Its not uncommon for cloud customers to pay for resources they’re not even using. This can be the result of simple ineffeciencies, like dev VMs that are running at night when nobody’s using them, unused backup snapshots, unattached volumes, or custom AMIs that have fallen out of favor. It may seem obvious, at first, that the solution to this is to write scripts, but one of the main reasons for overspending in the cloud is that developers leave resources up and running.
And there are more complicated causes of waste. It’s not easy to determine which instance type is best suited to a particular workload. Customers frequently use much larger instances than they need, just to be on the safe side or because they don’t know that there are specific instance families better tailored to their needs.
Last but not least, there’s the scaling problem. In theory, it’s obvious that we should only use what we really need, but you don’t want your service to break when there’s a spike in traffic. If you’d like to be especially efficient, you’ll want your infrastructure to scale automatically, based on demand. But, if you’ve had this problem before, you’ll know that’s easier said than done.
The spot instance problem was the first thing we wanted to solve. We wanted to make sure that we could safely run a cluster of VMs in an Auto Scaling Group without worrying about spot instance termination. There are some well known companies at work on similar projects, but these are closed-source alternatives and as a 100% open source company we didn’t want to use them. Additionally, it’s necessary to give these companies permission to access a large part of your AWS account for their managed services to work, and we didn’t want to do that either. We are using Auto Scaling Groups in some of our other projects like Pipeline, and we wanted to continue using them routinely, instead of using, for example, Spotinst’s Elastigroup or Amazon’s Spot Fleet in each of our clusters. In order to use those groups we need to rewrite these projects and introduce a hard dependency, if only because we want to save some money on AWS.
One project we explored and experimented with was Autospotting. It’s a very promising, small project that meets almost all of our needs in regards to spot instances, and also gave us a few ideas. But we wanted to do things a little differently and, later, we realized that the use of spot instances wasn’t the only problem we had that we wanted to handle in a fundementally similar way. It became clear that a more general approach was called for.
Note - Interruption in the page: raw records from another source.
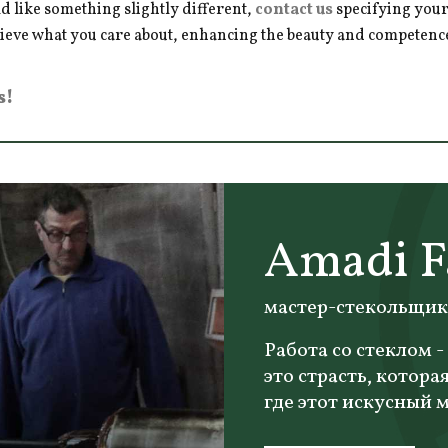
d like something slightly different,
contact us
specifying your
hieve what you care about, enhancing the beauty and competence 
s!
Amadi F
мастер-стекольщик
Работа со стеклом -
это страсть, котора
где этот искусный м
So we’re not the first company that’s become interested in solving these problems, but it’s difficult to find an overarching solution to cost optimization in the cloud. And it’s even harder to find something that’s open source and fits neatly into a cloud native environment. We’re throwing our hat into the ring with a new project, Hollowtrees, that’s been designed to tackle these difficult challenges. Our project will be open source, cloud native friendly, and pluggable, so anyone in the community can easily extend it to suit their needs.
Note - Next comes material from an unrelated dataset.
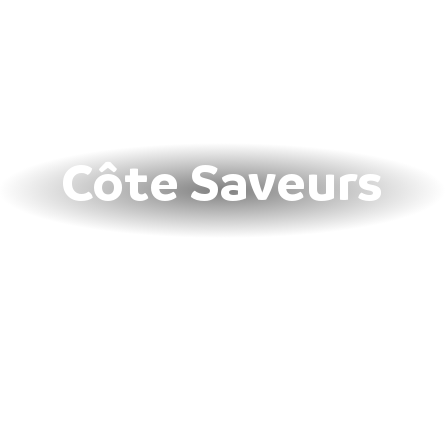
Côte Saveurs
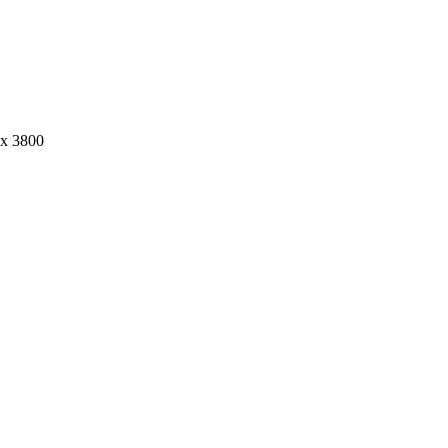
х 3800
Hollowtrees is based on a ruleset controlled alert-react model wherein alert plugins notify the Hollowtrees engine if something seems wrong on the cloud provider or on a monitoring system (like Prometheus). React plugins automatically intervene by taking direct action on the cloud provider or in Kubernetes. This is the result of plugins with a complete understanding of Kubernetes building blocks that are simultaneously aware of Pipeline’s spotguides. We’ll go into the details of this architecture and its plugins in upcoming blogposts over the next few weeks.